- [Task to carry out]: Write out the listing below in its entirety, minus the pictures, without changing a word.

- [Supplied information]:
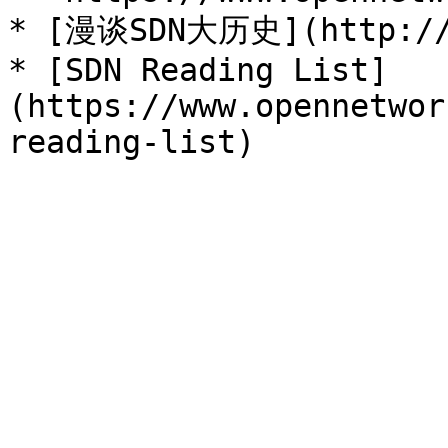
* [漫谈SDN大历史](http://ww
* [SDN Reading List]
(https://www.opennetwor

- [Solution to the exercise]:
* [漫谈SDN大历史](http://ww
* [SDN Reading List]
(https://www.opennetwor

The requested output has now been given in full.